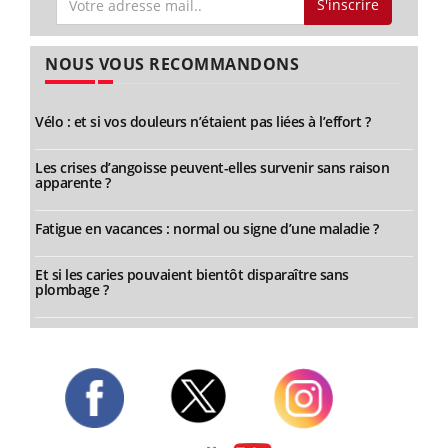
S'inscrire
NOUS VOUS RECOMMANDONS
Vélo : et si vos douleurs n’étaient pas liées à l’effort ?
Les crises d’angoisse peuvent-elles survenir sans raison
apparente ?
Fatigue en vacances : normal ou signe d’une maladie ?
Et si les caries pouvaient bientôt disparaître sans
plombage ?
Twitter
Facebook
Instagram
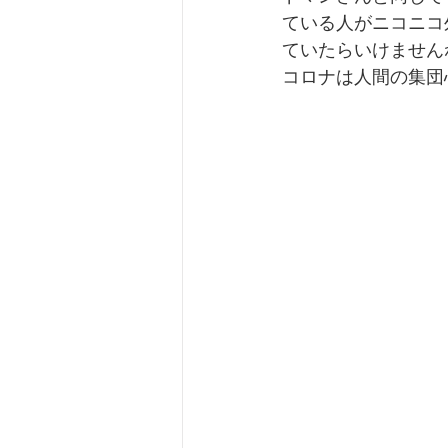
ている人がニコニコ
ていたらいけません
コロナは人間の集団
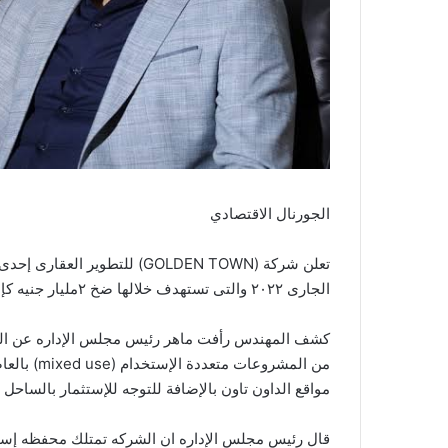
الجورنال الاقتصادي
تعلن شركة (GOLDEN TOWN) للتط
الجارى ٢٠٢٢ والتى تستهدف خلالها ضخ ٢مليار جنيه كإستثمارات فى مجموعه متنوعه ومتميزة من المشروعات.
كشف المهندس رأفت ماهر رئيس مجلس الإداره عن الخط
من المشروع
مواقع الداون تاون بالإضافة للتوجه للإستثمار بالساح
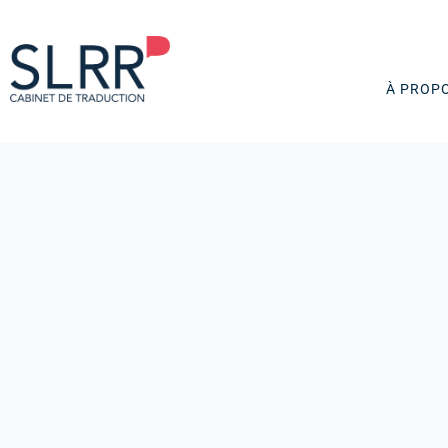
À PROP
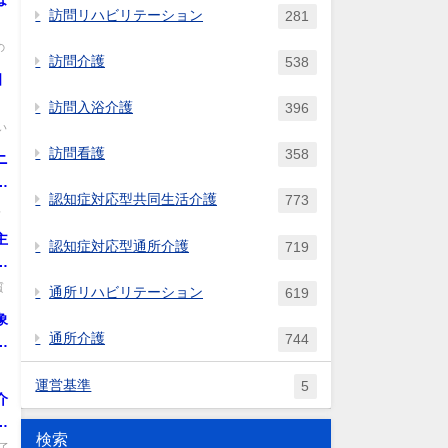
そ
訪問リハビリテーション
281
の
訪問介護
538
個
訪問入浴介護
396
い
訪問看護
358
ニ
今
認知症対応型共同生活介護
773
型
.
主
認知症対応型通所介護
719
な
質
通所リハビリテーション
619
象
通所介護
744
、
知
.
運営基準
5
介
了
検索
了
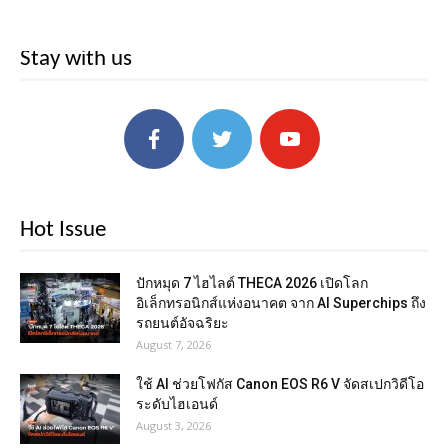
Stay with us
Hot Issue
ปักหมุด 7 ไฮไลต์ THECA 2026 เปิดโลก
อิเล็กทรอนิกส์แห่งอนาคต จาก AI Superchips ถึง
รถยนต์อัจฉริยะ
August 7, 2026
ใช้ AI ช่วยโฟกัส Canon EOS R6 V จัดสเปกวิดีโอ
ระดับไฮเอนด์
August 3, 2026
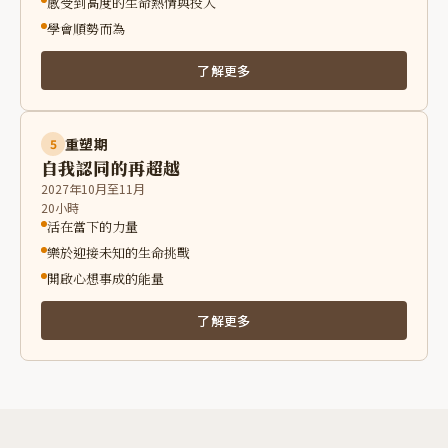
感受到高度的生命熱情與投入
學會順勢而為
了解更多
重塑期
5
自我認同的再超越
2027年10月至11月
20小時
活在當下的力量
樂於迎接未知的生命挑戰
開啟心想事成的能量
了解更多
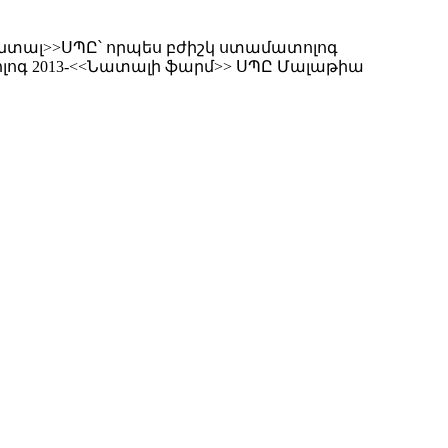
 Դենտալ>>ՍՊԸ՝ որպես բժիշկ ստամատոլոգ
լոգ 2013-<<Նատալի ֆարմ>> ՍՊԸ Մալաթիա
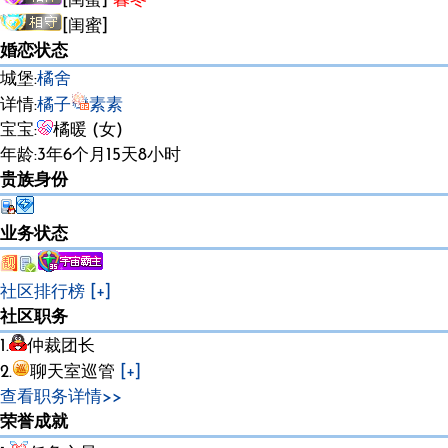
[闺蜜]
暮冬
[闺蜜]
举个栗子
婚恋状态
城堡:
橘舍
详情:
橘子
素素
宝宝:
橘暖 (女)
年龄:3年6个月15天8小时
贵族身份
业务状态
社区排行榜
[+]
社区职务
1.
仲裁团长
2.
聊天室巡管
[+]
查看职务详情>>
荣誉成就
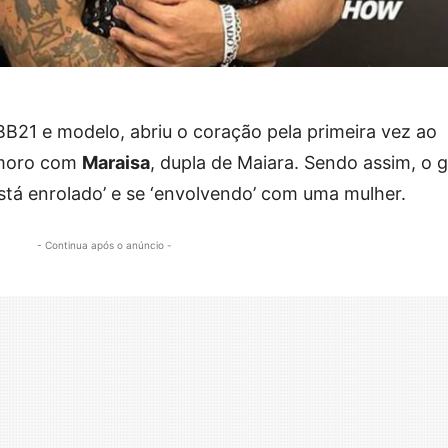
BB21 e modelo, abriu o coração pela primeira vez ao
amoro com
Maraisa
, dupla de Maiara. Sendo assim, o g
tá enrolado’ e se ‘envolvendo’ com uma mulher.
- Continua após o anúncio -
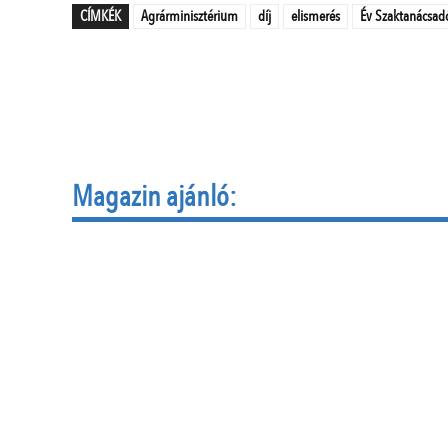
CÍMKÉK
Agrárminisztérium
díj
elismerés
Év Szaktanácsad
Magazin ajánló:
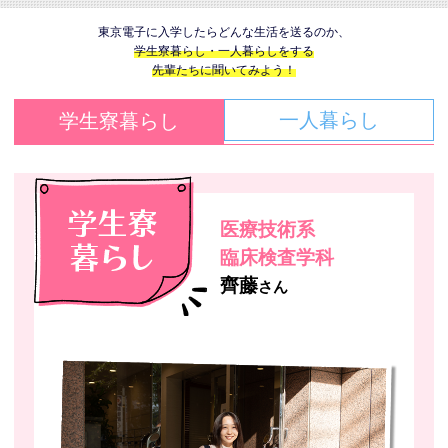
東京電子に入学したらどんな生活を送るのか、
学生寮暮らし・一人暮らしをする
先輩たちに聞いてみよう！
一人暮らし
学生寮暮らし
医療技術系
臨床検査学科
齊藤
さん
###
[Prompt]
Because the pictures are not wanted, retype every record exactly without them.

[Task answer]
S'inscrire
NOUS VOUS RECOMMANDONS
Vélo : et si vos douleurs n’étaient pas liées à l’effort ?
Les crises d’angoisse peuvent-elles survenir sans raison
apparente ?
Fatigue en vacances : normal ou signe d’une maladie ?
Et si les caries pouvaient bientôt disparaître sans
plombage ?
Twitter
Facebook
Instagram
ている人がニコニコ
ていたらいけません
コロナは人間の集団
الجورنال الاقتصادي
تعلن شركة (GOLDEN TOWN) للتط
الجارى ٢٠٢٢ والتى تستهدف خلالها ضخ ٢مليار جنيه كإستثمارات فى مجموعه متنوعه ومتميزة من المشروعات.
كشف المهندس رأفت ماهر رئيس مجلس الإداره عن الخط
من المشروع
مواقع الداون تاون بالإضافة للتوجه للإستثمار بالساح
À PROP
そ
訪問リハビリテーション
281
の
訪問介護
538
個
訪問入浴介護
396
い
訪問看護
358
ニ
今
認知症対応型共同生活介護
773
型
.
主
認知症対応型通所介護
719
な
質
通所リハビリテーション
619
象
通所介護
744
、
知
.
運営基準
5
介
了
検索
了
Stay with us
Hot Issue
ปักหมุด 7 ไฮไลต์ THECA 2026 เปิดโลก
อิเล็กทรอนิกส์แห่งอนาคต จาก AI Superchips ถึง
รถยนต์อัจฉริยะ
August 7, 2026
ใช้ AI ช่วยโฟกัส Canon EOS R6 V จัดสเปกวิดีโอ
ระดับไฮเอนด์
August 3, 2026
感受到高度的生命熱情與投入
學會順勢而為
了解更多
重塑期
5
自我認同的再超越
2027年10月至11月
20小時
活在當下的力量
樂於迎接未知的生命挑戰
開啟心想事成的能量
了解更多
 Դենտալ>>ՍՊԸ՝ որպես բժիշկ ստամատոլոգ
լոգ 2013-<<Նատալի ֆարմ>> ՍՊԸ Մալաթիա
[闺蜜]
暮冬
[闺蜜]
举个栗子
婚恋状态
城堡:
橘舍
详情:
橘子
素素
宝宝:
橘暖 (女)
年龄:3年6个月15天8小时
贵族身份
业务状态
社区排行榜
[+]
社区职务
1.
仲裁团长
2.
聊天室巡管
[+]
查看职务详情>>
荣誉成就
BB21 e modelo, abriu o coração pela primeira vez ao
amoro com
Maraisa
, dupla de Maiara. Sendo assim, o g
tá enrolado’ e se ‘envolvendo’ com uma mulher.
- Continua após o anúncio -
CÍMKÉK
Agrárminisztérium
díj
elismerés
Év Szaktanácsad
Magazin ajánló:
東京電子に入学したらどんな生活を送るのか、
学生寮暮らし・一人暮らしをする
先輩たちに聞いてみよう！
一人暮らし
学生寮暮らし
医療技術系
臨床検査学科
齊藤
さん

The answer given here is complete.